To the river
It is around this time of year, in the waining days of summer, when the NFL spots start making their first reemergence and the days decrease in measured length that we here on the coast can again start to turn our eyes to the river and stop dreaming of steelhead. The time has come again to loop on a floating line and tie on a classic. It's time to start meticulously analyzing flow charts and weather systems. It's time to skate'm up in the morning, and dig 'em out by day. It's time to go fishing.
It begins with the Klamath. The anadromous superhighway cuts through some of the most rugged terrain in California as it carves an enormous V through the heart of the interior.
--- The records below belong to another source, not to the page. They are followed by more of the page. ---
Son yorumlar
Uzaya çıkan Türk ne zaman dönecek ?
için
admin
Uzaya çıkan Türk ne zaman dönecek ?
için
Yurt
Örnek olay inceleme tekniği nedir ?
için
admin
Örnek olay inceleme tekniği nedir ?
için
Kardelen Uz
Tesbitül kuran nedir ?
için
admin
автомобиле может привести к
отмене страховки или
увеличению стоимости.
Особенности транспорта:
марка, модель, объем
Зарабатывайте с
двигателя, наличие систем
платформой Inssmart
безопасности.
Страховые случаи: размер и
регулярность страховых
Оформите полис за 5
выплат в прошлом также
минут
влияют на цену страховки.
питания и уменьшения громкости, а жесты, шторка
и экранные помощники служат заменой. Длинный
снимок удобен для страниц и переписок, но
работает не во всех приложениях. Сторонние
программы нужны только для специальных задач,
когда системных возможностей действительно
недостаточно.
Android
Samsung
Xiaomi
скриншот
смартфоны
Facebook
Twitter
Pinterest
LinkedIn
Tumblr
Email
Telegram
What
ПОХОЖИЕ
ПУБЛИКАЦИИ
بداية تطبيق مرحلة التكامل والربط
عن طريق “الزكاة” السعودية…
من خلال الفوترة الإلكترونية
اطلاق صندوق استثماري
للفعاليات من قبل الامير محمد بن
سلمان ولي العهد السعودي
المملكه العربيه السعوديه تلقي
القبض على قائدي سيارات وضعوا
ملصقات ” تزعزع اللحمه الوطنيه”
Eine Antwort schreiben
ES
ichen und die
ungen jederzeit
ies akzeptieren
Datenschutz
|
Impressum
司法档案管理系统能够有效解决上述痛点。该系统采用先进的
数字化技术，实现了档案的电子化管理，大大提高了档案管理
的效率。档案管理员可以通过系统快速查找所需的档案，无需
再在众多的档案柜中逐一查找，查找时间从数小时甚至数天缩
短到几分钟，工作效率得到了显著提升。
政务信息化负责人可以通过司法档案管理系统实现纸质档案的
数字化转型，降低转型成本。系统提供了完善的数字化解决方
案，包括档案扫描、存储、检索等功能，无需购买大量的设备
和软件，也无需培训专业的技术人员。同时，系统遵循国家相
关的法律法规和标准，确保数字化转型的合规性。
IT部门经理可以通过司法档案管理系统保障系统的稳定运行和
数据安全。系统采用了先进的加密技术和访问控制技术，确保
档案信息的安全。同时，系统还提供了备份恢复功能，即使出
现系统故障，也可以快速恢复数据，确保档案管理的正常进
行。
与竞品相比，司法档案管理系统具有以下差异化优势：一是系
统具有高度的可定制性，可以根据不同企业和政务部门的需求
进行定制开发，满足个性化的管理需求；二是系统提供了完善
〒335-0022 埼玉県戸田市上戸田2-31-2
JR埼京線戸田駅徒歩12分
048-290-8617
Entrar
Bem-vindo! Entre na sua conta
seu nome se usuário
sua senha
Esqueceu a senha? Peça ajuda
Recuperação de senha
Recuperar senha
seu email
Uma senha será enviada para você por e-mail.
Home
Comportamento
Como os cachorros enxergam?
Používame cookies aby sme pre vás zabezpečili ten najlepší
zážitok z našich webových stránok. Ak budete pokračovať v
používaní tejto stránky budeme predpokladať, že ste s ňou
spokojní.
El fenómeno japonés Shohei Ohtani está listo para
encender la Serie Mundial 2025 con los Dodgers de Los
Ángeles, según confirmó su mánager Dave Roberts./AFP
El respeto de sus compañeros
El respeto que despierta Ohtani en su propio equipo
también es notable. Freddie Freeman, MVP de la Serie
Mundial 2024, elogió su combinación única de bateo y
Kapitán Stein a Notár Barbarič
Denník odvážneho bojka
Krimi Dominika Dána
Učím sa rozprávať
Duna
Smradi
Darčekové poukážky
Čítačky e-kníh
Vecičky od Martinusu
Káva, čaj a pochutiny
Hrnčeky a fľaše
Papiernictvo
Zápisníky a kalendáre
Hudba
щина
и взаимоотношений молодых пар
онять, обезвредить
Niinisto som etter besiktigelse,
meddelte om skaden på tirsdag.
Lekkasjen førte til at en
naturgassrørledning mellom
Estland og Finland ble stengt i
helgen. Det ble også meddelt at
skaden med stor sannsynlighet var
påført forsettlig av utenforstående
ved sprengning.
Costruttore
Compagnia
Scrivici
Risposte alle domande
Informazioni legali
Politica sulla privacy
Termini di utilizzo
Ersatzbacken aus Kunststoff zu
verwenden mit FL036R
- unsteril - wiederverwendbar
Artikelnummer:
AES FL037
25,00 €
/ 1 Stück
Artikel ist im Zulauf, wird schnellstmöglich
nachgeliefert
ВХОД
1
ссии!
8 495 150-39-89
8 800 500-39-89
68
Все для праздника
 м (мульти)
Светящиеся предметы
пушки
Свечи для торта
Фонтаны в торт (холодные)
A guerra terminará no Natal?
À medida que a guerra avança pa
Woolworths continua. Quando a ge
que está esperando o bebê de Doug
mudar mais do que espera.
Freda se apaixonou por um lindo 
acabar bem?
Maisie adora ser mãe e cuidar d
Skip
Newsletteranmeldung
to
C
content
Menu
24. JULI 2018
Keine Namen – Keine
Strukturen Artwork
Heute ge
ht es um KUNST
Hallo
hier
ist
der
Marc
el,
At Weitchpec it makes a dramatic turn north and falls in line with its coastal cousins flowing northwest towards the sea. It was here, below the Pearson store, where the Klamath and Trinity rivers meet, that I first saw huge schools of Chinook rolling in the predawn glow of a late summer morning.
I recently picked up a copy of John Shewey's Classic Steelhead Flies and was immediately engrossed. This bibliography of traditional patterns and their origins is a must have for any serious steelheaders' fishing library. It was especially rewarding and fascinating to learn about the history of California's storied fly tiers. The rivers they called home and the flies they pioneered to fish this part of steelhead country is, in my opinion, one of the most unique qualities of this regions history. It affirmed the fact that what is so commonly thought of as new in our sport is more often what has merely been forgotten. The fact that John S Benn, noted Irish Immigrant and fly tier extraordinaire, is recorded to have caught a 30 pound Chinook in the Eel River on a 15 foot bamboo rod in 1892 would make one think twice about the modernity of utilizing two handers to target anadromous fish. I lost count of how many times Shewey would be profiling an individual tier only to conclude that once they found the Klamath their search for a home river came to an end. The Silver Hilton, perhaps one of the most ubiquitous patterns for steelhead of all time, was first tied in a ramshackle cabin aptly named Red Rats Haven above the banks of the Klamath river.